In case you came in late and you can’t guess by now, The Amazing Spider-Man (perhaps Spider-Boy would be a better title character choice, who would then become Spider-Man after years of doing what he does), is a teen, angst-ridden lad, discovering love and the new powers he has as a result of a radioactive spider bite (or nowadays, genetically enhanced or engineered), which ultimately, if you didn’t know it, could be accomplished via radiation.
At the end of the day, it’s an old story told, with a new girlfriend, wowee-zoweed with advanced computer graphics that truly benefits from the new 3-D filmmaking technology so outrageously so that when he swings from building to building, crane to crane and from one dangerous situation to another, regardless of shot selection, we are engulfed in heart thumping furor. This is further convinced by weak-kneed sensations and jolts of shock we endure as Spider-Man teeters on the edges of skyscrapers, uncontrollably falls then has to dodge huge pieces of destroyed building as they careen down upon us, seemingly pass over or through our bodies and plummet down away from us with our sighs of relief.
Similar to Raimi first Spider-Man film (2002), Amazing Spider-Man revisits the coming of Spider-Man age, origin story. This movie opens with wee Peter and his parents, Richard and Mary, who after a break-in at their house endangering dad’s scientific secrets, rush over to Richard’s brother and sister-in-law, Uncle Ben and Aunt May (star power of Martin Sheen and Sally Field). Parking the boy there for safekeeping, the parents weep and hug goodbye. “Be good,” the father ominously instructs Peter, then poof, they’re gone…forever. Next thing you know Peter the meek is helping the meek as bullies in school unknowingly are treading on the wrong web.
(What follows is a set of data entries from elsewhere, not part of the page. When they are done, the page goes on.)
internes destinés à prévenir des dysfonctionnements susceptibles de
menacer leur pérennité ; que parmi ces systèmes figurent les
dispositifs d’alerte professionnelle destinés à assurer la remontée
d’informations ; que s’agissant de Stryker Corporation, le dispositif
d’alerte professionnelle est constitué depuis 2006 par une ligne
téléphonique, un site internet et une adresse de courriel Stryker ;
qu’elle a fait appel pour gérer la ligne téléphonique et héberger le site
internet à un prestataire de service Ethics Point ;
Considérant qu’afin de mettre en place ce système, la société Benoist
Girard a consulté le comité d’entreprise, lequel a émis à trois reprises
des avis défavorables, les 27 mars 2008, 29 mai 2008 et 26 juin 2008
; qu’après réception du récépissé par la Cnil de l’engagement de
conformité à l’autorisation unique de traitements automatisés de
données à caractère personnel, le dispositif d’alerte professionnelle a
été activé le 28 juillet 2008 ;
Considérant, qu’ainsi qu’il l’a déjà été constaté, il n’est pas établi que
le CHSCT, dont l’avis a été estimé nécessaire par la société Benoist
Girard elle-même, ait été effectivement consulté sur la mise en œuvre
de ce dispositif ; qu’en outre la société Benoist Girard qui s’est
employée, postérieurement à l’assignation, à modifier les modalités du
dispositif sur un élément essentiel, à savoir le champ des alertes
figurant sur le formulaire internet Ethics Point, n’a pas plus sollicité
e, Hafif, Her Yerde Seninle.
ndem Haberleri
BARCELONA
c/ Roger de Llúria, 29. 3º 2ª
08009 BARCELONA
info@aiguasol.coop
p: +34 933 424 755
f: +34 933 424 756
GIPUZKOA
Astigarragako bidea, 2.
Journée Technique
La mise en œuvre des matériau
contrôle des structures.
Based on Raimi’s resurrection, we can guess the story for the next hour or so until there is no green hob goblin zipping around on a flying disc but there is the introduction of a new freaky green supervillain waiting in the wings.
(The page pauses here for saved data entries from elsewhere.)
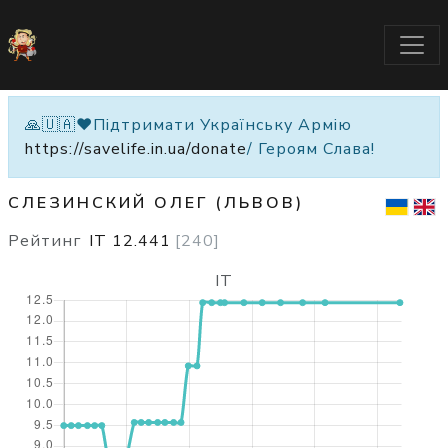
🙏🇺🇦❤️Підтримати Українську Армію
https://savelife.in.ua/donate
/ Героям Слава!
СЛЕЗИНСКИЙ ОЛЕГ (ЛЬВОВ)
Рейтинг
IT
12.441
[
240
]
IT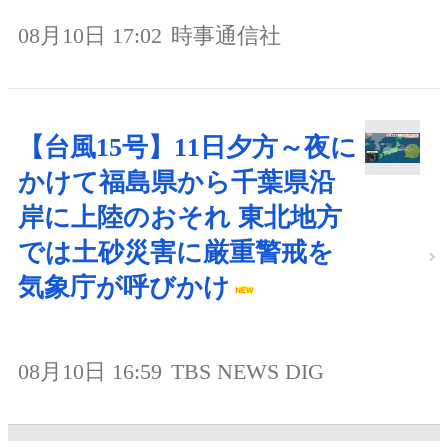
08月10日 17:02
時事通信社
【台風15号】11日夕方～夜に
かけて福島県から千葉県沿
岸に上陸のおそれ 東北地方
では土砂災害に厳重警戒を
気象庁が呼びかけ
08月10日 16:59
TBS NEWS DIG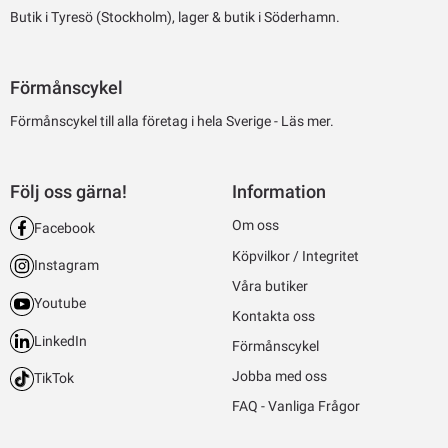
Butik i Tyresö (Stockholm), lager & butik i Söderhamn.
Förmånscykel
Förmånscykel till alla företag i hela Sverige -
Läs mer.
Följ oss gärna!
Information
Om oss
Facebook
Köpvilkor / Integritet
Instagram
Våra butiker
Youtube
Kontakta oss
LinkedIn
Förmånscykel
Jobba med oss
TikTok
FAQ - Vanliga Frågor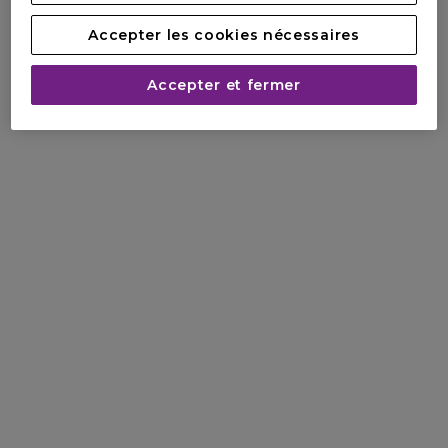
Accepter les cookies nécessaires
Accepter et fermer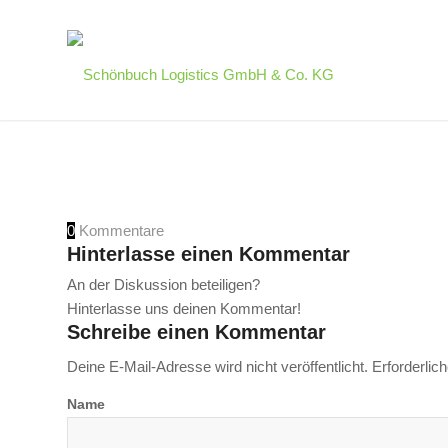
0
Kommentare
Hinterlasse einen Kommentar
An der Diskussion beteiligen?
Hinterlasse uns deinen Kommentar!
Schreibe einen Kommentar
Deine E-Mail-Adresse wird nicht veröffentlicht.
Erforderlic
Name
Let’s go back to the origin. July, 1963, the sixth issue of “The Amazing Spider-Man” comic book, Dr Curtis Connors, who while performing emergency surgery on a wounded GI on the battlefield got his right arm injured during a blast and was subsequently amputated. Becoming a civilian, he uncovered the secret of how certain reptiles can regenerate limbs. Serum complete…injection done…his limb regenerates as does the rest of his body as he morphs into supervillain The Lizard. Albeit differently reflected, the end result is Dr. Connors, in the film a close friend of Peter’s disappeared father, becomes the reptilian humanoid monster The Lizard.
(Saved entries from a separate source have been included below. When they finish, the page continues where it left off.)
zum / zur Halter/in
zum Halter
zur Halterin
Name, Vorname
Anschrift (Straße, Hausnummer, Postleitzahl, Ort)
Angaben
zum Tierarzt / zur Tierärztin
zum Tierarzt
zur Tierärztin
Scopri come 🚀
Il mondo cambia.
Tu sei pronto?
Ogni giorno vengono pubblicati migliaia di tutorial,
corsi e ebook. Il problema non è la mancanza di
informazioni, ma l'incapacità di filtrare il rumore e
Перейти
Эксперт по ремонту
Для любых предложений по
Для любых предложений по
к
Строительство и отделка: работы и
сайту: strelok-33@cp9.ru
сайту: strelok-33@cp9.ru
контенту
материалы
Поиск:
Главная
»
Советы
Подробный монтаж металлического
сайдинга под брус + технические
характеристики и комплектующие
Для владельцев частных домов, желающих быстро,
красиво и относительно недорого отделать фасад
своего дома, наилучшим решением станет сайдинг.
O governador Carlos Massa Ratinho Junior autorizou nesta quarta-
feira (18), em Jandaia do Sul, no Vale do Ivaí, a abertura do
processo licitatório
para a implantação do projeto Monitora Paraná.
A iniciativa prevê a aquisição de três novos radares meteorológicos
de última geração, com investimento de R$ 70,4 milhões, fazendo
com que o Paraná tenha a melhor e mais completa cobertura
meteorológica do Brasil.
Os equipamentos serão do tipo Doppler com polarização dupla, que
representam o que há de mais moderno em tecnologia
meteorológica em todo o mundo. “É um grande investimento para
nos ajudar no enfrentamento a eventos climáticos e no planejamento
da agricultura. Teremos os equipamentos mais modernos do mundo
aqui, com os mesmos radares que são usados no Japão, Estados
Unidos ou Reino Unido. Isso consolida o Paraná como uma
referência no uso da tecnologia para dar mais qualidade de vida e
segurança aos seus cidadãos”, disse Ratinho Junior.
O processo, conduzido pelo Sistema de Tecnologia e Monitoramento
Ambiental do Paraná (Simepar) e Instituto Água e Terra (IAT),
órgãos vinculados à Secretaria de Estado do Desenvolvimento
Although the CGI is extremely entertaining, first-time feature director Marc Webb takes away what could have been some really cool fight sequences by choosing tight close-up shots marred with snappy editing and camera angles that show nothing but flashes of a moving body. Widen that angle, let’s see what Spider-Man is actually doing, and use those skills to tell part of the story rather than try to shield it in graphic Tom-foolery.
Obviously, folks and fans are going to compare this film to all the other ones, and The Amazing Spider-Man compares favorably on it’s own.
Be sure to remain in your seats during the end credits as you’ll learn that someone we thought was missing isn’t, and perhaps that he/she will become the next supervillain…my guess….The Rhino or Scorpion.